Facebook’s IPO will be the largest ever for an Internet company, expected to raise more than 10 times as much as the $1.67 billion raised in GoogleInc.’s 2004 IPO. At the end of the day, the company will be valued at more than $104 billion, and existing stockholders will collect nearly $6 billion.
I have just one question about all of this: Why?
If we turn the volume down on the hysteria for a moment, it’s not difficult to see that Facebook is ridiculously overvalued. For context on that point, consider this partial list of companies that the social media site will be worth more than after its IPO:
Kraft Foods ($66 B)
ConocoPhillips ($97 B)
Pepsi ($103 B)
Disney ($77 B)
Amazon ($93 B)
UPS ($76 B)
Comcast ($80 B)
Boeing ($55 B)
And that’s just a short sample of a very, very long list. All of the companies mentioned are established titans with time-tested brands. Facebook, on the other hand, is barely eight years old and makes its money using a business model brimming with limitations. Namely, it (1) sells advertising on its site, and (2) collects royalties from third party software developers that create content with its platform.
Yes, Facebook has 900 million users worldwide, and yes it’s the most used social media service by a wide margin. But I have yet to hear any analyst say that they think Facebook can effectively monetize all of those users and reach its revenue goal. The talking heads are placing a $50-60 billion (actual) market value on the social media upstart, and some are saying even that’s too optimistic.
“But look at Google!” some say. Sure, Google is an incredible success, but Facebook to date has not shown that it can effectively compete with Google outside of the social media arena. Any argument that it will is speculative at best, and the track record so far better supports an argument that Facebook is reaching its limit while Google continues to innovate.
On top of that, general investors agree that the stock is overvalued. An AP-CNBC survey found that of average Americans who invest in the stock market, 58 percent think Facebook’s valuation is too high at around $100 billion. Only 3 in 10 investors called the expected value fair.
If that’s all true, then why is Facebook still positioned to be the fourth biggest IPO in history?
The answer is woven deep in human psychology — no matter the evidence, we just can’t seem to stop ourselves from inhaling the euphoria until it blinds us. We stumble into a set of cognitive biases that collectively wield impressive power.
The first is Availability Bias, and its corresponding effect, the Availability Cascade. Facebook is exciting, dynamic, and forever in the public eye, and our attention is drawn to it every single day (for some, every hour of every day). We’ve become enamored with Zuckerberg’s creation because it’s so available to us, and collectively we’ve fueled a skewed belief that it is larger than life.

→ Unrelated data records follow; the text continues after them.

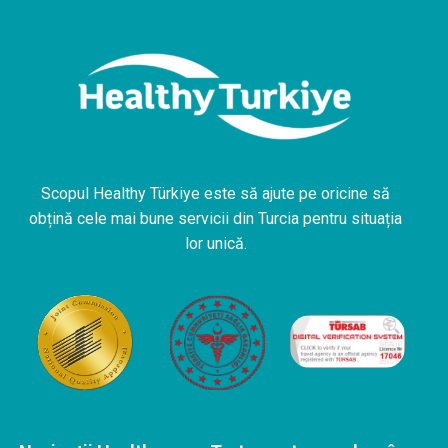
Scopul Healthy Türkiye este să ajute pe oricine să
obțină cele mai bune servicii din Turcia pentru situația
lor unică.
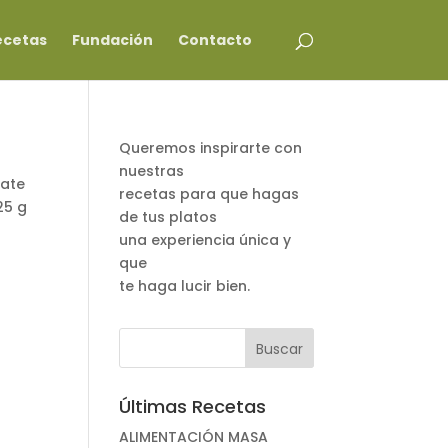
ecetas
Fundación
Contacto
Queremos inspirarte con
nuestras
late
recetas para que hagas
25 g
de tus platos
una experiencia única y
que
te haga lucir bien.
Últimas Recetas
ALIMENTACIÓN MASA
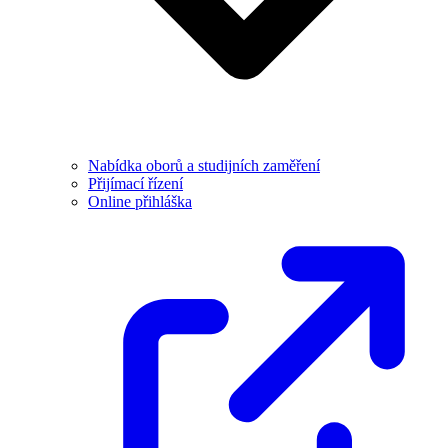
Nabídka oborů a studijních zaměření
Přijímací řízení
Online přihláška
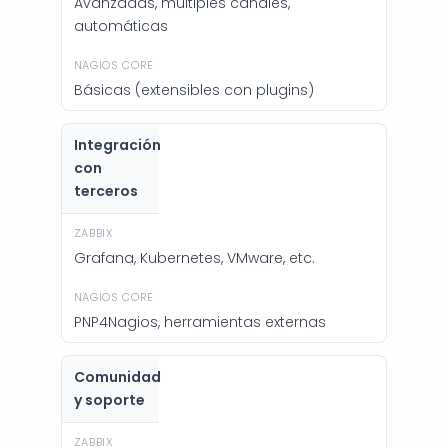
Avanzadas, múltiples canales,
automáticas
Básicas (extensibles con plugins)
Integración
con
terceros
Grafana, Kubernetes, VMware, etc.
PNP4Nagios, herramientas externas
Comunidad
y soporte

Next is Optimism Bias, which as the name implies leads us to overestimate outcomes with very little reason for doing so. This is partly due to the availability cascade described above, but also because the nuts and bolts of how Facebook makes its money is invisible to most people. Because it’s so much a part of our lives, we assume that it’s a money making juggernaut.
Finally, we have good ole’ Selective Perception. We selectively focus on what we think we know about Facebook–that it’s a phenomenal force of nature–which sends expectations of value sky high. As well, perception is slanted if you’re looking at Facebook through your Google glasses.
Altogether, these biases keep the frenzy going, and the energy of the frenzy feeds an appetite to gamble big. Throw in the human tendency to focus on short term rewards (aka Hyperbolic Discounting), and you have all the makings of a financial disaster.
The irony is that the people driving the demand for this stock have access to all of the information they could ever want to make a sound decision, and that would seem to undercut these biases. And yet, the demand is, to quote one analyst, “obscenely high.” So much so that Facebook raised its per share price simply because it could.
When Facebook falls short of expectations, and it will, investors who stick in beyond the rush will look back on this period of euphoric insanity and wonder why they fell for it. But that will be the wrong question. The right question is why do we keep falling for it. Sadly, few will wait around for an answer — the next big thing will already have their attention.